WORK ITEM
Of the entries below, return exactly those lines that fall between the one containing "junio 26, 2026" and the one containing "bezoekt en om ee", the two end lines included.

ENTRIES SUPPLIED
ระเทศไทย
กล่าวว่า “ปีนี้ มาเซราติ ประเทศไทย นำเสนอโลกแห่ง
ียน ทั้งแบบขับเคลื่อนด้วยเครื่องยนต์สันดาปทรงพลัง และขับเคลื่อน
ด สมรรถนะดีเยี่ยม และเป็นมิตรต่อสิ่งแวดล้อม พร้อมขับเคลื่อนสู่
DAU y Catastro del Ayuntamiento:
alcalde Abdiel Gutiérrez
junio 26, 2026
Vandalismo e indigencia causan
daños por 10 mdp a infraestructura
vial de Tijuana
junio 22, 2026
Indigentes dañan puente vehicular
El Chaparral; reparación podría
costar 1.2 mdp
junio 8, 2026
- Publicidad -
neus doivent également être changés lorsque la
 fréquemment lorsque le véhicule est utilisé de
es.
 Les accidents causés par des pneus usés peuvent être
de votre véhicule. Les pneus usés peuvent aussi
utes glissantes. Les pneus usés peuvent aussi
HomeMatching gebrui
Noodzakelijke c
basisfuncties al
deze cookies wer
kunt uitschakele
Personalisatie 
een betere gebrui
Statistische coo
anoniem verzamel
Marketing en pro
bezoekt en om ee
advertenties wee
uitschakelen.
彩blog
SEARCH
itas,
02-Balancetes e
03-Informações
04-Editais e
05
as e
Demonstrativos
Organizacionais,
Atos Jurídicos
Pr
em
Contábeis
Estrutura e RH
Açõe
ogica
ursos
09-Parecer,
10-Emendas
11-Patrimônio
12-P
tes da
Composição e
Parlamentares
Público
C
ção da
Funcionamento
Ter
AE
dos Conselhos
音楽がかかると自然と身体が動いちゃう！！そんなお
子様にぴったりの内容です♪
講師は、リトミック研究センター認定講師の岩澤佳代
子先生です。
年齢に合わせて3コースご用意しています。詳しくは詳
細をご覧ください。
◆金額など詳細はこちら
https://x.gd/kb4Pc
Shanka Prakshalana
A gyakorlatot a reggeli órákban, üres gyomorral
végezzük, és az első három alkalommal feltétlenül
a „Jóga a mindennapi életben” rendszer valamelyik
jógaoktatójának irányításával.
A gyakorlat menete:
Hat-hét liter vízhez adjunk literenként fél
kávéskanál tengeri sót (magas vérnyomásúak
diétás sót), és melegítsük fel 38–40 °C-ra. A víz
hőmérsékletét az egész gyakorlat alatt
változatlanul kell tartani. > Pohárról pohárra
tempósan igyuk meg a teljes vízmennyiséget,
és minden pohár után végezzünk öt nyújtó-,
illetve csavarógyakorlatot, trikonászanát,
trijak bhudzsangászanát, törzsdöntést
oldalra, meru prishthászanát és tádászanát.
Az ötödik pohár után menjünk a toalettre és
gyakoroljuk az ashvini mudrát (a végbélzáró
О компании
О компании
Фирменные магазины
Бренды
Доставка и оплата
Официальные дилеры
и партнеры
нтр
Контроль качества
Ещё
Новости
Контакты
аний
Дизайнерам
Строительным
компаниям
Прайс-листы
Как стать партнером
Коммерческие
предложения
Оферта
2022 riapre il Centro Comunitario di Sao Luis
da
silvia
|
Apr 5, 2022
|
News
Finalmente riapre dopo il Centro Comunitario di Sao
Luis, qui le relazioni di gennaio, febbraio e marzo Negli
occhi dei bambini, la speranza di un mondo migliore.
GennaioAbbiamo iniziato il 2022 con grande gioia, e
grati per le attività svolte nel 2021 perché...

ANSWER BOX
junio 26, 2026
Vandalismo e indigencia causan
daños por 10 mdp a infraestructura
vial de Tijuana
junio 22, 2026
Indigentes dañan puente vehicular
El Chaparral; reparación podría
costar 1.2 mdp
junio 8, 2026
- Publicidad -
neus doivent également être changés lorsque la
 fréquemment lorsque le véhicule est utilisé de
es.
 Les accidents causés par des pneus usés peuvent être
de votre véhicule. Les pneus usés peuvent aussi
utes glissantes. Les pneus usés peuvent aussi
HomeMatching gebrui
Noodzakelijke c
basisfuncties al
deze cookies wer
kunt uitschakele
Personalisatie 
een betere gebrui
Statistische coo
anoniem verzamel
Marketing en pro
bezoekt en om ee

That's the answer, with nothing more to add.